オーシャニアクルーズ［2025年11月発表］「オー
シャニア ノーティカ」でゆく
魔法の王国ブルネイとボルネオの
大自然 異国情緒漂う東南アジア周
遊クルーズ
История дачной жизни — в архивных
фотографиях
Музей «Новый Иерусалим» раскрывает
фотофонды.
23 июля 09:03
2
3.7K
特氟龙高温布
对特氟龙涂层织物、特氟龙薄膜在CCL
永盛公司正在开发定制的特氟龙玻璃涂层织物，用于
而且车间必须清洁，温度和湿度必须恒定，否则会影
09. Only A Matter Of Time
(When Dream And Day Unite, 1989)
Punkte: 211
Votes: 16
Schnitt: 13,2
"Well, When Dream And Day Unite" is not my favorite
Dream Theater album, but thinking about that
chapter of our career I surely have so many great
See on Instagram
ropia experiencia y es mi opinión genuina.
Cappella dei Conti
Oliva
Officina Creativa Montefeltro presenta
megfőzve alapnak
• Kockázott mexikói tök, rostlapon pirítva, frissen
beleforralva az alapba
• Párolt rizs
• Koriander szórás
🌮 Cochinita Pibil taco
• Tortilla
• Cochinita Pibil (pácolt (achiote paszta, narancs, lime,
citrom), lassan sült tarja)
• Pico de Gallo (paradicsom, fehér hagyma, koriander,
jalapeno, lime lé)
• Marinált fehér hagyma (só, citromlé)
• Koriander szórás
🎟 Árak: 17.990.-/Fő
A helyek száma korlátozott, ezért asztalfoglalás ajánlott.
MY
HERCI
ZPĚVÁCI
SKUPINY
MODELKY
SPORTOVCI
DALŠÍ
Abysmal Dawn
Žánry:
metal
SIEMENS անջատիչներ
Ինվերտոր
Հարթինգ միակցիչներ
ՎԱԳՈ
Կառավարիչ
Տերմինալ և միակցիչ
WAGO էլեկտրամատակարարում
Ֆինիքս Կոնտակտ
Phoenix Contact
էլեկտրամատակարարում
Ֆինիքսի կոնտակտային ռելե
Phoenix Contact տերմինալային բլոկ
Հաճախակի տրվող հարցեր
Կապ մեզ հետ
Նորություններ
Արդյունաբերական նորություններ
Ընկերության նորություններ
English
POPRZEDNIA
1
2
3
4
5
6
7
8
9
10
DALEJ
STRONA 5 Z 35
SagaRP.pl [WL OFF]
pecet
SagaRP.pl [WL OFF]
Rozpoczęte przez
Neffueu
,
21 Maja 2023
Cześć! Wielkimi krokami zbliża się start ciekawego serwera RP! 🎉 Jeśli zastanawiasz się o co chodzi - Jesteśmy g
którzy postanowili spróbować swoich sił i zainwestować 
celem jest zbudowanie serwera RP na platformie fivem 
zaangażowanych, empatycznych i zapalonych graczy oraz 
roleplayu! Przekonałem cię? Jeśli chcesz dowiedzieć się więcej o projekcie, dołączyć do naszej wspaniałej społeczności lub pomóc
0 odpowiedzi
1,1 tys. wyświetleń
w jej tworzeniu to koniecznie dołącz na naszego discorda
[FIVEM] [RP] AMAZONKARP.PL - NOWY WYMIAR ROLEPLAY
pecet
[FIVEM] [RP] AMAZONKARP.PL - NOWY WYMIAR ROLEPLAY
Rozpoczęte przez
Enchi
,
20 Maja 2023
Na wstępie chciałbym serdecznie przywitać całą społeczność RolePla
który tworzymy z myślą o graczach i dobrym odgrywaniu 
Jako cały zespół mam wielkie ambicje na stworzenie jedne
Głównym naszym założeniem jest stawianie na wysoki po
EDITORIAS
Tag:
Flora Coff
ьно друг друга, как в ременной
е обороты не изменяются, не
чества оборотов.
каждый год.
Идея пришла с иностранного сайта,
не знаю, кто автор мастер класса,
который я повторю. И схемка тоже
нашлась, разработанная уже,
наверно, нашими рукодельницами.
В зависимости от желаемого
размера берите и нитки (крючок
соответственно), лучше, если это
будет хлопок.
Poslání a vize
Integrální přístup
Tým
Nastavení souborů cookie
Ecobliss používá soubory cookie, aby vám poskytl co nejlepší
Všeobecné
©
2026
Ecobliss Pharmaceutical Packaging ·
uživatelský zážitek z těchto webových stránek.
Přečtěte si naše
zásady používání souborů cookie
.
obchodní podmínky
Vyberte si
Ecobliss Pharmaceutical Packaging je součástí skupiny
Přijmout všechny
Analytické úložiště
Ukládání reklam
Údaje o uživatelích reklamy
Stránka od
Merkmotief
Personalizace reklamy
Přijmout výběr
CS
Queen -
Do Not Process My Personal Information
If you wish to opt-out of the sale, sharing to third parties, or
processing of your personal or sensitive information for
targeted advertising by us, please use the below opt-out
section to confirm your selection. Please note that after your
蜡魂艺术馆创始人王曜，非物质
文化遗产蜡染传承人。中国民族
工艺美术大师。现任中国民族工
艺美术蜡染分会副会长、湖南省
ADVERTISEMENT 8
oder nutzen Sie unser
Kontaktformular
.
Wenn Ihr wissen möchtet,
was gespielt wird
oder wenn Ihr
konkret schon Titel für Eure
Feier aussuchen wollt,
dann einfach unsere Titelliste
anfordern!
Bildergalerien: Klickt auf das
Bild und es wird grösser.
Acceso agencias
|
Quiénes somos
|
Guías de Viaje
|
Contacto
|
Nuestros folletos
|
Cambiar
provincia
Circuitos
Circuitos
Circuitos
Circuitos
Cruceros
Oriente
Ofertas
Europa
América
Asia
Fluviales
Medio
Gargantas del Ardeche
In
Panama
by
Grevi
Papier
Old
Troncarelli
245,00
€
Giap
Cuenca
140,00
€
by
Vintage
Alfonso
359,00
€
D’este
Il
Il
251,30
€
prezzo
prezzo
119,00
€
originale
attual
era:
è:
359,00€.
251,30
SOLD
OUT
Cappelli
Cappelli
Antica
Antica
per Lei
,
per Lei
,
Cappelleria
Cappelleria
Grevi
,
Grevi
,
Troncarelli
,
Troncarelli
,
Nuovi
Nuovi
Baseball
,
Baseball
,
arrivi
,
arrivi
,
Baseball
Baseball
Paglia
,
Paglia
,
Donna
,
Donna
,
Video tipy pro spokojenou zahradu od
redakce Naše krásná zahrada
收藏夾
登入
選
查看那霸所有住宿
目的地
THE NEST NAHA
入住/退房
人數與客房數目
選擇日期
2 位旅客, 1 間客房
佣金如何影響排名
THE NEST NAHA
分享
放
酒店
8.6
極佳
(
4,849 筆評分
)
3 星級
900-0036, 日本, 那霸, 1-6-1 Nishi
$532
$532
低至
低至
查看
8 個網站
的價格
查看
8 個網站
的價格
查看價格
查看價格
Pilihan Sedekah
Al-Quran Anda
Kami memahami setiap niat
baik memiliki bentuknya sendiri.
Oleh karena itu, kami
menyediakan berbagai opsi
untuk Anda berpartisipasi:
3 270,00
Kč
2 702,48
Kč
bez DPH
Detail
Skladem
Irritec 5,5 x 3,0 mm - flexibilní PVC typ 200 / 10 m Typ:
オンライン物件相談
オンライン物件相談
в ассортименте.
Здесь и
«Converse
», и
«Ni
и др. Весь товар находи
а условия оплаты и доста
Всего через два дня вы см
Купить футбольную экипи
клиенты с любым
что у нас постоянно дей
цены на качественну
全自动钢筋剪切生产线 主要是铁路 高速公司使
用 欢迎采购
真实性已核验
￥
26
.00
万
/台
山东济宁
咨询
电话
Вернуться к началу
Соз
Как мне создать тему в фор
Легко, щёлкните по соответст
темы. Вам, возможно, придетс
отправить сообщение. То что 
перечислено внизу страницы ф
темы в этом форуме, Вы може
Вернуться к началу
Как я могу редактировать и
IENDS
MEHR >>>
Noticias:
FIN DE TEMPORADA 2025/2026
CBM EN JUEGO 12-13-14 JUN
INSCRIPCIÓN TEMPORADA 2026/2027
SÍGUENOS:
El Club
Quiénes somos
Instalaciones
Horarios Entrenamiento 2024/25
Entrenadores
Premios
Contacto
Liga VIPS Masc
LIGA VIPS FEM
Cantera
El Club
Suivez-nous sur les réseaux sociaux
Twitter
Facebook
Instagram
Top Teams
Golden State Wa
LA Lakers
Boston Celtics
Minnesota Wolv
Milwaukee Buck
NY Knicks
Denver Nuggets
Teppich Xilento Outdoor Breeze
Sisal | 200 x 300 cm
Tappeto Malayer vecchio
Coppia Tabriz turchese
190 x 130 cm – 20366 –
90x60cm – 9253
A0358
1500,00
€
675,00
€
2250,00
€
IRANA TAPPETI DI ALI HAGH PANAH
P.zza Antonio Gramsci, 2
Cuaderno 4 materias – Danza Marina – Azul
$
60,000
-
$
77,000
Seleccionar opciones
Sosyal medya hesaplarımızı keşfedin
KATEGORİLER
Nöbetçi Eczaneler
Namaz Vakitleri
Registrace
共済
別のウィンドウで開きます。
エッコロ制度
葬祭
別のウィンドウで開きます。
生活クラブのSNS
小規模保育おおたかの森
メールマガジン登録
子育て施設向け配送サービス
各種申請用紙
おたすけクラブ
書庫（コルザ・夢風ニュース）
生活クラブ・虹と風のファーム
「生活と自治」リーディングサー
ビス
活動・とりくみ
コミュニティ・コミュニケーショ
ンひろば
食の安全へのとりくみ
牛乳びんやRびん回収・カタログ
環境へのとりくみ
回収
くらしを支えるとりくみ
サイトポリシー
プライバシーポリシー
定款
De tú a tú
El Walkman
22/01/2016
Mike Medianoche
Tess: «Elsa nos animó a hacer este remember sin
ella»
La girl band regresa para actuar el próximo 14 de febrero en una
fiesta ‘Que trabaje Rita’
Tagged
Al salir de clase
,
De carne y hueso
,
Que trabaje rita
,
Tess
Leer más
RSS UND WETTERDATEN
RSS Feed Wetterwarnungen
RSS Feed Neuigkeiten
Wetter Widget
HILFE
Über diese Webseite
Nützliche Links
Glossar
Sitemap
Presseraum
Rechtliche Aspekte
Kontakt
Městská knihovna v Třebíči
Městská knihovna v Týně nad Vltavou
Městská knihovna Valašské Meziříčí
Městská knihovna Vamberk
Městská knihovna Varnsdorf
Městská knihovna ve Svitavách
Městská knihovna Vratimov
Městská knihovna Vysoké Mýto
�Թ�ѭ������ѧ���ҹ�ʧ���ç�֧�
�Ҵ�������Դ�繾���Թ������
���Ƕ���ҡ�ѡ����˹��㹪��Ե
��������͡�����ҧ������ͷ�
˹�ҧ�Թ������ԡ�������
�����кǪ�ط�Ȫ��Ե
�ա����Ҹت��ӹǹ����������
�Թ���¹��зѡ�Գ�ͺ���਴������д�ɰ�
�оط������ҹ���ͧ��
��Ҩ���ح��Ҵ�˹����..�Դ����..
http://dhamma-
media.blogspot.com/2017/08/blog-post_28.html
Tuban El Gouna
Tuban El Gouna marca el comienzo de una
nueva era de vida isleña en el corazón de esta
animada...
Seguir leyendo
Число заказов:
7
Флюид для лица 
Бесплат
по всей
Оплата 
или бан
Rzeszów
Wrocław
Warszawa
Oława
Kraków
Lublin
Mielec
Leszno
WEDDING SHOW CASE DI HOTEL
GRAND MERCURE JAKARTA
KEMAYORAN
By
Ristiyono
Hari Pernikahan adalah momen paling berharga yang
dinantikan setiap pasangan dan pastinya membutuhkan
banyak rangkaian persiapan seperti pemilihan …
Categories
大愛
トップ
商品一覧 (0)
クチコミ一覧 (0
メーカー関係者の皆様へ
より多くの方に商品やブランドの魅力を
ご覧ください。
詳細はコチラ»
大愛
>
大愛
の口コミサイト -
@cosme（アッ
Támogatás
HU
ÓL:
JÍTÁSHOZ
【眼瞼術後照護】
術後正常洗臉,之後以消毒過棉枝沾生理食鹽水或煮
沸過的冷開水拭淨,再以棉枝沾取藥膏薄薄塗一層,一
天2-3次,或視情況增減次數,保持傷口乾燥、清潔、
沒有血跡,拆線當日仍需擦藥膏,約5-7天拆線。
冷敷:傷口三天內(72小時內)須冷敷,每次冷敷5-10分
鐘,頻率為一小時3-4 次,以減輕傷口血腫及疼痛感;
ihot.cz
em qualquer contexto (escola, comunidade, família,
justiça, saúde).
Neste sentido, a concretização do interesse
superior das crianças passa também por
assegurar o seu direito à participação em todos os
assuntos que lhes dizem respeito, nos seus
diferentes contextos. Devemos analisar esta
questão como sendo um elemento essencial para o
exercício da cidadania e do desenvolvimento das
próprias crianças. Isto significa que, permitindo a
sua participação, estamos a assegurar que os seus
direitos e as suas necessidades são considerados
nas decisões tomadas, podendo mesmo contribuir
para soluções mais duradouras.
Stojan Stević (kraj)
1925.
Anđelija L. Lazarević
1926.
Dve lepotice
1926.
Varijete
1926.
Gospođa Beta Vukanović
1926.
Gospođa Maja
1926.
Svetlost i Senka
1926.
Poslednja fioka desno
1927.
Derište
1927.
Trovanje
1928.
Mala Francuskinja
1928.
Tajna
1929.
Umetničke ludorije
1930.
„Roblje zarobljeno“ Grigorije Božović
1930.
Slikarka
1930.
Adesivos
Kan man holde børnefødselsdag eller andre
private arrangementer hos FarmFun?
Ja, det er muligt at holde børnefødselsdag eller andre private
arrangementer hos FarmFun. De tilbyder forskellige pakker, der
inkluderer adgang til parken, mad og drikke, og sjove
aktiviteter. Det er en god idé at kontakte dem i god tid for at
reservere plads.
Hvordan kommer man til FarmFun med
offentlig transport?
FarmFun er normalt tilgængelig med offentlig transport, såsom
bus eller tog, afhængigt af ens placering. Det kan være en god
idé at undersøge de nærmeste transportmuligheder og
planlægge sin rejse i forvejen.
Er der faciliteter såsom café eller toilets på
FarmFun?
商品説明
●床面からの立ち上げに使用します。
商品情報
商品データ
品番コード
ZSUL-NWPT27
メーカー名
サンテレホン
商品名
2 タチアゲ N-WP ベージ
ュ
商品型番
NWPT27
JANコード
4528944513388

********

• What you need to do:
The expected answer is a copy of each line in the records that holds the word "crianças".

• Written reply:
superior das crianças passa também por
próprias crianças. Isto significa que, permitindo a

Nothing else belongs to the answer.